In a conspiracy narrative seemingly designed to support an unhinged researcher who has never had a paper used by the EPA because he refuses to show any data to the EPA, Grist claims that "follow the money" logic must rule all things they happen not to like.
"They show that Syngenta funneled money to the American Council on Science and Health, to the Hudson Institute (where Alex Avery of the institute s Center for Global Food Issues attacked Hayes), and to Steven Milloy, publisher of junkscience.com and president of Citizens for the Integrity of Science. In return, the company got supportive blog posts and editorials."

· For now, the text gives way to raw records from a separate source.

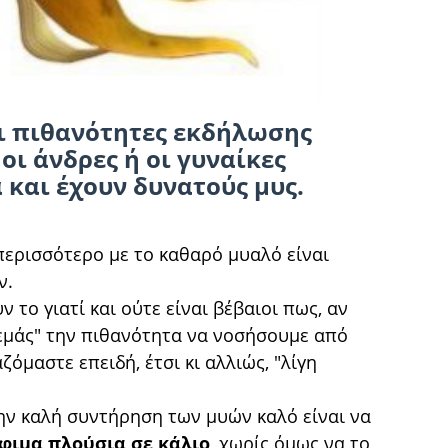
οι πιθανότητες εκδήλωσης
οι άνδρες ή οι γυναίκες
 και έχουν δυνατούς μυς.
περισσότερο με το καθαρό μυαλό είναι
ν.
το γιατί και ούτε είναι βέβαιοι πως, αν
εμάς" την πιθανότητα να νοσήσουμε από
όμαστε επειδή, έτσι κι αλλιώς, "λίγη
την καλή συντήρηση των μυών καλό είναι να
φιμα πλούσια σε κάλιο
, χωρίς όμως να το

A journalist at a publication that required fact-checking would have been tasked with demonstrating that the Council took money from anyone to then start supporting this science, but since atrazine has been around since the 1950s, and passed every re-registration, and two special assessments held by the EPA in the last ten years, it is instead that we are devoted to providing real answers about what is a health threat versus what is a health scare. A journalist not engaged in the latter would recognize we are engaged in the former, and we do so because writers here have no idea who funds us, at least until Mother Jones publishes stolen documents related to our donors. Again.